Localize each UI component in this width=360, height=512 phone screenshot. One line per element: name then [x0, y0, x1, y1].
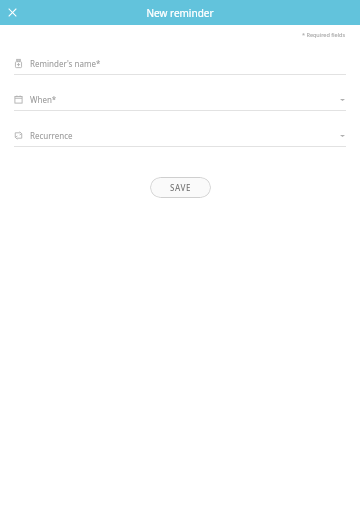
button[interactable]: Reminder's name*	[0, 52, 360, 88]
staticText: SAVE	[170, 182, 192, 193]
button[interactable]: When*	[0, 88, 360, 124]
staticText: Reminder's name*	[30, 58, 101, 69]
button[interactable]: Close	[0, 0, 25, 25]
button[interactable]: SAVE	[150, 177, 211, 198]
staticText: When*	[30, 94, 57, 105]
staticText: Recurrence	[30, 130, 73, 141]
staticText: * Required fields	[302, 31, 346, 38]
button[interactable]: Recurrence	[0, 124, 360, 160]
staticText: New reminder	[146, 6, 214, 20]
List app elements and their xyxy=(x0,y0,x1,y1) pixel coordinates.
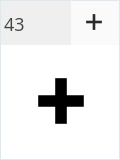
button[interactable]: Add xyxy=(71,1,119,45)
button[interactable]: Add item xyxy=(35,75,87,127)
staticText: 43 xyxy=(4,12,25,37)
button[interactable]: 43 xyxy=(1,1,71,45)
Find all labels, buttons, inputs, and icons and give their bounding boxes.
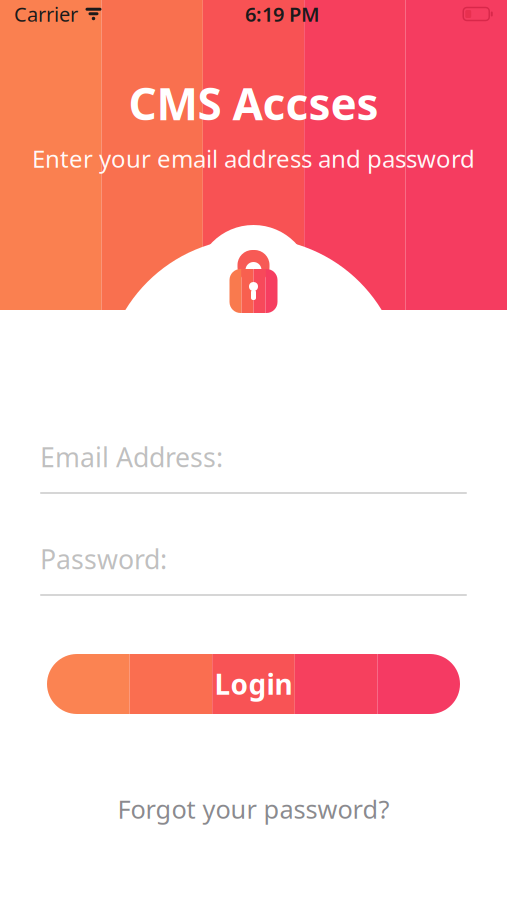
staticText: Enter your email address and password <box>32 142 475 174</box>
button[interactable]: Email Address: <box>40 440 467 494</box>
staticText: Email Address: <box>40 439 223 475</box>
staticText: 6:19 PM <box>245 1 320 27</box>
button[interactable]: Password: <box>40 542 467 596</box>
staticText: CMS Accses <box>128 74 378 132</box>
staticText: Login <box>214 665 292 703</box>
staticText: Forgot your password? <box>118 792 390 826</box>
button[interactable]: Forgot your password? <box>98 784 410 834</box>
staticText: Password: <box>40 541 167 577</box>
button[interactable]: Login <box>47 654 460 714</box>
staticText: Carrier <box>14 1 78 27</box>
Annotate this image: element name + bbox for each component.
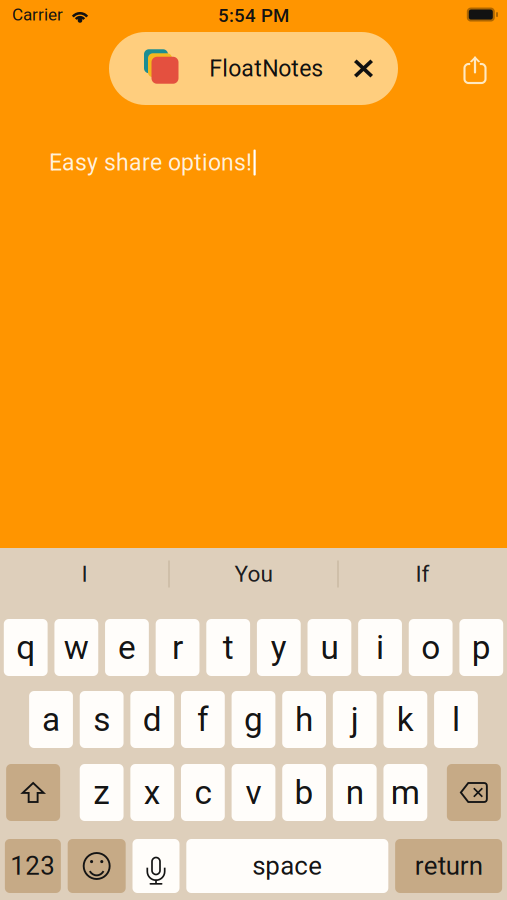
button[interactable]: t bbox=[206, 619, 250, 676]
staticText: v bbox=[246, 773, 262, 812]
staticText: j bbox=[351, 700, 359, 739]
staticText: space bbox=[252, 851, 322, 881]
button[interactable]: If bbox=[338, 548, 506, 600]
button[interactable]: f bbox=[181, 691, 225, 748]
button[interactable]: p bbox=[459, 619, 503, 676]
button[interactable]: v bbox=[232, 764, 275, 821]
staticText: a bbox=[42, 700, 60, 739]
staticText: h bbox=[295, 700, 313, 739]
button[interactable]: Delete bbox=[447, 764, 501, 821]
button[interactable]: y bbox=[257, 619, 301, 676]
button[interactable]: m bbox=[384, 764, 427, 821]
button[interactable]: s bbox=[80, 691, 124, 748]
staticText: p bbox=[472, 628, 491, 667]
staticText: l bbox=[452, 700, 460, 739]
staticText: x bbox=[144, 773, 161, 812]
button[interactable]: Shift bbox=[6, 764, 60, 821]
button[interactable]: q bbox=[4, 619, 48, 676]
button[interactable]: h bbox=[282, 691, 326, 748]
button[interactable]: l bbox=[434, 691, 478, 748]
staticText: i bbox=[376, 628, 384, 667]
button[interactable]: u bbox=[308, 619, 351, 676]
button[interactable]: e bbox=[105, 619, 149, 676]
staticText: m bbox=[391, 773, 420, 812]
button[interactable]: Share bbox=[451, 45, 499, 93]
staticText: b bbox=[295, 773, 314, 812]
button[interactable]: r bbox=[156, 619, 200, 676]
staticText: If bbox=[416, 561, 430, 587]
button[interactable]: w bbox=[54, 619, 98, 676]
button[interactable]: z bbox=[80, 764, 124, 821]
staticText: s bbox=[93, 700, 110, 739]
button[interactable]: space bbox=[186, 839, 388, 893]
staticText: I bbox=[82, 561, 88, 587]
button[interactable]: n bbox=[333, 764, 377, 821]
staticText: t bbox=[223, 628, 234, 667]
staticText: r bbox=[172, 628, 183, 667]
button[interactable]: d bbox=[130, 691, 174, 748]
button[interactable]: FloatNotes bbox=[109, 32, 398, 105]
button[interactable]: c bbox=[181, 764, 225, 821]
button[interactable]: 123 bbox=[5, 839, 61, 893]
button[interactable]: return bbox=[395, 839, 502, 893]
button[interactable]: j bbox=[333, 691, 377, 748]
button[interactable]: a bbox=[29, 691, 73, 748]
button[interactable]: o bbox=[409, 619, 453, 676]
button[interactable]: Emoji bbox=[68, 839, 126, 893]
staticText: o bbox=[421, 628, 440, 667]
staticText: u bbox=[320, 628, 338, 667]
staticText: f bbox=[197, 700, 209, 739]
button[interactable]: k bbox=[384, 691, 427, 748]
staticText: 123 bbox=[10, 851, 55, 881]
button[interactable]: i bbox=[358, 619, 402, 676]
button[interactable]: You bbox=[170, 548, 338, 600]
staticText: return bbox=[415, 851, 483, 881]
staticText: k bbox=[397, 700, 414, 739]
button[interactable]: x bbox=[130, 764, 174, 821]
staticText: Easy share options! bbox=[49, 149, 252, 176]
staticText: e bbox=[118, 628, 136, 667]
staticText: y bbox=[271, 628, 287, 667]
button[interactable]: g bbox=[232, 691, 275, 748]
staticText: c bbox=[194, 773, 211, 812]
staticText: q bbox=[16, 628, 35, 667]
button[interactable]: I bbox=[0, 548, 168, 600]
staticText: w bbox=[64, 628, 89, 667]
staticText: d bbox=[143, 700, 162, 739]
staticText: n bbox=[346, 773, 364, 812]
staticText: FloatNotes bbox=[209, 55, 323, 82]
button[interactable]: b bbox=[282, 764, 326, 821]
staticText: Carrier bbox=[12, 5, 63, 25]
staticText: You bbox=[234, 561, 272, 587]
staticText: z bbox=[93, 773, 110, 812]
button[interactable]: Dictate bbox=[132, 839, 180, 893]
staticText: 5:54 PM bbox=[218, 5, 289, 26]
staticText: g bbox=[244, 700, 263, 739]
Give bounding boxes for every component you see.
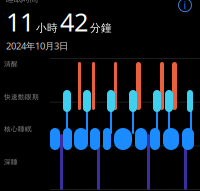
staticText: 2024年10月3日 [6, 40, 68, 52]
staticText: 小時 [36, 22, 58, 35]
button[interactable]: 關於睡眠時間 [174, 0, 196, 16]
staticText: 分鐘 [90, 22, 112, 35]
staticText: 清醒 [4, 60, 18, 68]
staticText: 11 [6, 5, 34, 39]
staticText: 核心睡眠 [4, 125, 32, 133]
staticText: i [184, 0, 186, 12]
staticText: 深睡 [4, 158, 18, 166]
staticText: 42 [60, 5, 88, 39]
staticText: 快速動眼期 [4, 93, 39, 101]
staticText: 睡眠時間 [6, 0, 38, 4]
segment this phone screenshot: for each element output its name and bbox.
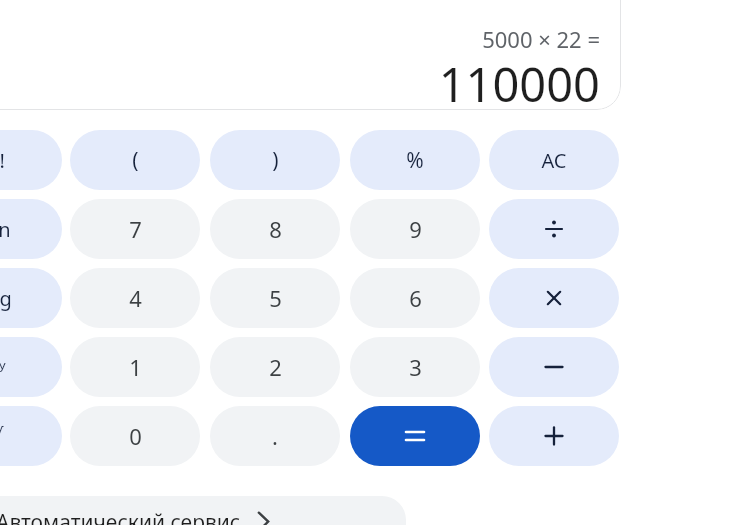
┄┄┄┄┄┄┄┄┄┄
Retype all of the entries exactly as written, leaving out any images.

* **Expected output**:
Localize each UI component in this width=360, height=512 phone screenshot. One line per element: name then [x0, y0, x1, y1].
button[interactable]: Reminder's name*	[0, 52, 360, 88]
staticText: SAVE	[170, 182, 192, 193]
button[interactable]: When*	[0, 88, 360, 124]
staticText: Reminder's name*	[30, 58, 101, 69]
button[interactable]: Close	[0, 0, 25, 25]
button[interactable]: SAVE	[150, 177, 211, 198]
staticText: When*	[30, 94, 57, 105]
staticText: Recurrence	[30, 130, 73, 141]
staticText: * Required fields	[302, 31, 346, 38]
button[interactable]: Recurrence	[0, 124, 360, 160]
staticText: New reminder	[146, 6, 214, 20]
List app elements and their xyxy=(x0,y0,x1,y1) pixel coordinates.
button[interactable]: Add xyxy=(71,1,119,45)
button[interactable]: Add item xyxy=(35,75,87,127)
staticText: 43 xyxy=(4,12,25,37)
button[interactable]: 43 xyxy=(1,1,71,45)
Find all labels, buttons, inputs, and icons and give their bounding boxes.
staticText: Enter your email address and password <box>32 142 475 174</box>
button[interactable]: Email Address: <box>40 440 467 494</box>
staticText: Email Address: <box>40 439 223 475</box>
staticText: 6:19 PM <box>245 1 320 27</box>
button[interactable]: Password: <box>40 542 467 596</box>
staticText: CMS Accses <box>128 74 378 132</box>
staticText: Login <box>214 665 292 703</box>
staticText: Forgot your password? <box>118 792 390 826</box>
button[interactable]: Forgot your password? <box>98 784 410 834</box>
staticText: Password: <box>40 541 167 577</box>
button[interactable]: Login <box>47 654 460 714</box>
staticText: Carrier <box>14 1 78 27</box>
Annotate this image: element name + bbox for each component.
button[interactable]: t bbox=[206, 619, 250, 676]
staticText: v bbox=[246, 773, 262, 812]
staticText: j bbox=[351, 700, 359, 739]
staticText: space bbox=[252, 851, 322, 881]
button[interactable]: If bbox=[338, 548, 506, 600]
button[interactable]: f bbox=[181, 691, 225, 748]
button[interactable]: p bbox=[459, 619, 503, 676]
button[interactable]: v bbox=[232, 764, 275, 821]
staticText: a bbox=[42, 700, 60, 739]
staticText: h bbox=[295, 700, 313, 739]
button[interactable]: Delete bbox=[447, 764, 501, 821]
button[interactable]: y bbox=[257, 619, 301, 676]
button[interactable]: m bbox=[384, 764, 427, 821]
button[interactable]: s bbox=[80, 691, 124, 748]
staticText: p bbox=[472, 628, 491, 667]
staticText: l bbox=[452, 700, 460, 739]
staticText: x bbox=[144, 773, 161, 812]
button[interactable]: Shift bbox=[6, 764, 60, 821]
button[interactable]: q bbox=[4, 619, 48, 676]
button[interactable]: h bbox=[282, 691, 326, 748]
button[interactable]: l bbox=[434, 691, 478, 748]
staticText: i bbox=[376, 628, 384, 667]
button[interactable]: u bbox=[308, 619, 351, 676]
button[interactable]: e bbox=[105, 619, 149, 676]
staticText: m bbox=[391, 773, 420, 812]
button[interactable]: Share bbox=[451, 45, 499, 93]
staticText: b bbox=[295, 773, 314, 812]
button[interactable]: r bbox=[156, 619, 200, 676]
staticText: If bbox=[416, 561, 430, 587]
button[interactable]: w bbox=[54, 619, 98, 676]
button[interactable]: z bbox=[80, 764, 124, 821]
staticText: s bbox=[93, 700, 110, 739]
button[interactable]: space bbox=[186, 839, 388, 893]
staticText: I bbox=[82, 561, 88, 587]
button[interactable]: n bbox=[333, 764, 377, 821]
staticText: t bbox=[223, 628, 234, 667]
staticText: r bbox=[172, 628, 183, 667]
button[interactable]: d bbox=[130, 691, 174, 748]
button[interactable]: FloatNotes bbox=[109, 32, 398, 105]
button[interactable]: c bbox=[181, 764, 225, 821]
button[interactable]: 123 bbox=[5, 839, 61, 893]
button[interactable]: return bbox=[395, 839, 502, 893]
button[interactable]: j bbox=[333, 691, 377, 748]
button[interactable]: a bbox=[29, 691, 73, 748]
button[interactable]: o bbox=[409, 619, 453, 676]
button[interactable]: Emoji bbox=[68, 839, 126, 893]
staticText: o bbox=[421, 628, 440, 667]
staticText: u bbox=[320, 628, 338, 667]
staticText: f bbox=[197, 700, 209, 739]
button[interactable]: k bbox=[384, 691, 427, 748]
staticText: 123 bbox=[10, 851, 55, 881]
button[interactable]: i bbox=[358, 619, 402, 676]
button[interactable]: You bbox=[170, 548, 338, 600]
staticText: return bbox=[415, 851, 483, 881]
staticText: k bbox=[397, 700, 414, 739]
button[interactable]: x bbox=[130, 764, 174, 821]
staticText: Easy share options! bbox=[49, 149, 252, 176]
staticText: e bbox=[118, 628, 136, 667]
staticText: y bbox=[271, 628, 287, 667]
button[interactable]: g bbox=[232, 691, 275, 748]
staticText: c bbox=[194, 773, 211, 812]
staticText: q bbox=[16, 628, 35, 667]
button[interactable]: I bbox=[0, 548, 168, 600]
staticText: w bbox=[64, 628, 89, 667]
staticText: d bbox=[143, 700, 162, 739]
staticText: n bbox=[346, 773, 364, 812]
staticText: FloatNotes bbox=[209, 55, 323, 82]
button[interactable]: b bbox=[282, 764, 326, 821]
staticText: Carrier bbox=[12, 5, 63, 25]
staticText: You bbox=[234, 561, 272, 587]
staticText: z bbox=[93, 773, 110, 812]
button[interactable]: Dictate bbox=[132, 839, 180, 893]
staticText: 5:54 PM bbox=[218, 5, 289, 26]
staticText: g bbox=[244, 700, 263, 739]
Give bounding boxes for every component you see.
staticText: 2024年10月3日 [6, 40, 68, 52]
staticText: 小時 [36, 22, 58, 35]
button[interactable]: 關於睡眠時間 [174, 0, 196, 16]
staticText: 分鐘 [90, 22, 112, 35]
staticText: 清醒 [4, 60, 18, 68]
staticText: 11 [6, 5, 34, 39]
staticText: 核心睡眠 [4, 125, 32, 133]
staticText: i [184, 0, 186, 12]
staticText: 深睡 [4, 158, 18, 166]
staticText: 42 [60, 5, 88, 39]
staticText: 快速動眼期 [4, 93, 39, 101]
staticText: 睡眠時間 [6, 0, 38, 4]
segment this phone screenshot: for each element output its name and bbox.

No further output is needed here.